Where high-risk unloads cluster
The distribution of High and Critical-risk unload events was not uniform across the United States. Based on average suspicion scores, Arizona, North Dakota, and New Mexico ranked among the highest-risk states identified in the analysis.
At the DAT Key Market Area level, Bismarck, North Dakota; Flagstaff, Arizona; Ontario, California; Green River, Wyoming; and Reno, Nevada recorded the highest average suspicion scores.
Unload events occurring between 8 p.m. and 6 a.m. exhibited both higher frequencies of High and Critical-risk activity and higher average suspicion scores than unload events occurring during standard business hours.
The report includes satellite image examples comparing locations assigned high suspicion scores with locations assigned low suspicion scores. High-scoring locations were characterized by remote terrain, empty lots, and roadside pull-offs, while low-scoring locations were associated with recognized freight facilities, truck stops, distribution centers, and industrial parks.
Validation and law enforcement plans
Atkinson told FreightWaves that Class8 has validated the model against a statistically significant number of confirmed cargo theft investigations. He declined to disclose the number of cases or provide specific examples. He also said the company is moving toward working with law enforcement agencies but has not yet begun those efforts.
The analytical framework is designed to identify unload events that may warrant further investigation by analyzing truck activity patterns rather than relying on manual reporting. The system evaluates vehicle weight telemetry, satellite imagery, and behavioral analysis to assign a suspicion score to each detected unload event.
What this means for fleets
For fleets already equipped with OEM suspension load-sensing systems, the hardware is in place. The question is whether carriers will grant third-party access to that telemetry stream. Class8's model depends on continuous axle weight data, which means fleets would need to authorize data sharing through telematics providers or directly with the analytics platform.
The system does not prevent theft. It flags unload events after they occur. A fleet running Class8's analysis would still need internal protocols to act on High or Critical-risk alerts, whether that means contacting the driver, dispatching a supervisor, or notifying law enforcement. The value proposition is speed: identifying a suspicious unload within hours instead of days, when cargo may still be recoverable.
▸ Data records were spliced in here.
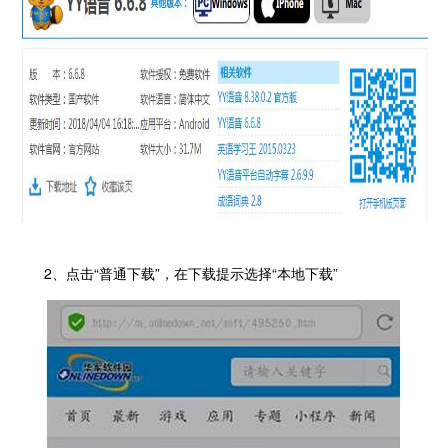
2、点击“普通下载”，在下载提示选择“本地下载”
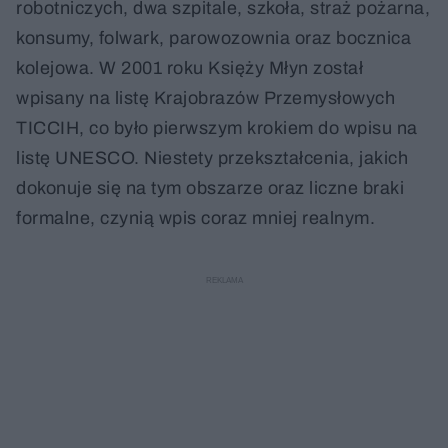
robotniczych, dwa szpitale, szkoła, straż pożarna,
konsumy, folwark, parowozownia oraz bocznica
kolejowa. W 2001 roku Księży Młyn został
wpisany na listę Krajobrazów Przemysłowych
TICCIH, co było pierwszym krokiem do wpisu na
listę UNESCO. Niestety przekształcenia, jakich
dokonuje się na tym obszarze oraz liczne braki
formalne, czynią wpis coraz mniej realnym.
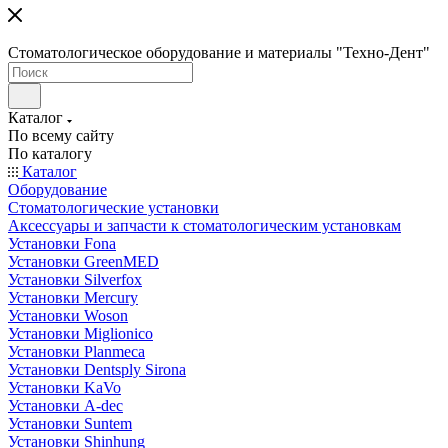
Стоматологическое оборудование и материалы "Техно-Дент"
Каталог
По всему сайту
По каталогу
Каталог
Оборудование
Стоматологические установки
Аксессуары и запчасти к стоматологическим установкам
Установки Fona
Установки GreenMED
Установки Silverfox
Установки Mercury
Установки Woson
Установки Miglionico
Установки Planmeca
Установки Dentsply Sirona
Установки KaVo
Установки A-dec
Установки Suntem
Установки Shinhung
Fleets operating in the five highest-risk DAT markets (Bismarck, Flagstaff, Ontario, Green River, Reno) or the three highest-risk states (Arizona, North Dakota, New Mexico) may see the most immediate benefit. For owner-operators running solo, the system would require buy-in from the carrier or broker they're hauling for, since individual drivers typically lack direct access to their own suspension telemetry in a format Class8 can ingest.
The off-hours finding aligns with existing cargo theft patterns: thieves prefer overnight and weekend windows when facilities are closed and response times are slower. A fleet running high-value loads through those time windows could use the suspicion score as a secondary check on driver behavior, though that raises the question of how to distinguish a legitimate breakdown or rest stop from a theft event without creating false positives that erode driver trust.